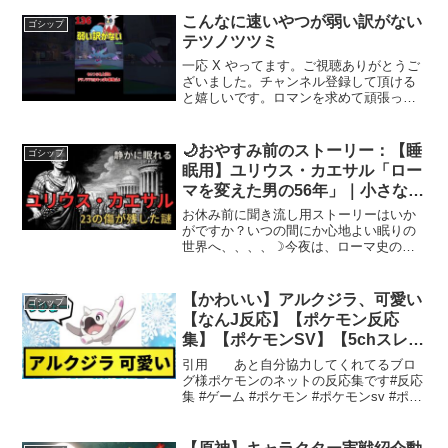
いた「熱き決闘者たち」BGMクララと新
しい戦略最近、クララの新たな戦略が
こんなに速いやつが弱い訳がない
ゴシップ
注...
テツノツツミ
一応 X やってます。ご視聴ありがとうご
ざいました。チャンネル登録して頂ける
と嬉しいです。ロマンを求めて頑張って
います効果音 効果音ラボ様鉄の包みと
羽たく髪の対決ポケモンバトルの戦略は
奥が深く、特にポケモン同士の技や種族
🌙おやすみ前のストーリー：【睡
ゴシップ
値の違いが勝敗を分け...
眠用】ユリウス・カエサル「ロー
マを変えた男の56年」｜小さな深
夜書房
お休み前に聞き流し用ストーリーはいか
がですか？いつの間にか心地よい眠りの
世界へ、、、、☽今夜は、ローマ史の転
換点となった男――ユリウス・カエサル
の生涯を、静かな語り口で辿ります。下
町スブラで育った少年が、海賊との邂
【かわいい】アルクジラ、可愛い
ゴシップ
逅、ガリアでの8年、ルビコ...
【なんJ反応】【ポケモン反応
集】【ポケモンSV】【5chスレ】
【ゆっくり解説】
引用 あと自分協力してくれてるブロ
グ様ポケモンのネットの反応集です#反応
集 #ゲーム #ポケモン #ポケモンsv #ポケ
ットモンスター #ネットの反応若林タカ
ツグ／カッパエンターテインメント
LAMP BGM可愛らしい「歩くクジラ」の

How to complete this task. Line by line, write out the material exactly, leaving the images out.

Reply to the exercise.
いた「熱き決闘者たち」BGMクララと新
しい戦略最近、クララの新たな戦略が
こんなに速いやつが弱い訳がない
ゴシップ
注...
テツノツツミ
一応 X やってます。ご視聴ありがとうご
ざいました。チャンネル登録して頂ける
と嬉しいです。ロマンを求めて頑張って
います効果音 効果音ラボ様鉄の包みと
羽たく髪の対決ポケモンバトルの戦略は
奥が深く、特にポケモン同士の技や種族
🌙おやすみ前のストーリー：【睡
ゴシップ
値の違いが勝敗を分け...
眠用】ユリウス・カエサル「ロー
マを変えた男の56年」｜小さな深
夜書房
お休み前に聞き流し用ストーリーはいか
がですか？いつの間にか心地よい眠りの
世界へ、、、、☽今夜は、ローマ史の転
換点となった男――ユリウス・カエサル
の生涯を、静かな語り口で辿ります。下
町スブラで育った少年が、海賊との邂
【かわいい】アルクジラ、可愛い
ゴシップ
逅、ガリアでの8年、ルビコ...
【なんJ反応】【ポケモン反応
集】【ポケモンSV】【5chスレ】
【ゆっくり解説】
引用 あと自分協力してくれてるブロ
グ様ポケモンのネットの反応集です#反応
集 #ゲーム #ポケモン #ポケモンsv #ポケ
ットモンスター #ネットの反応若林タカ
ツグ／カッパエンターテインメント
LAMP BGM可愛らしい「歩くクジラ」の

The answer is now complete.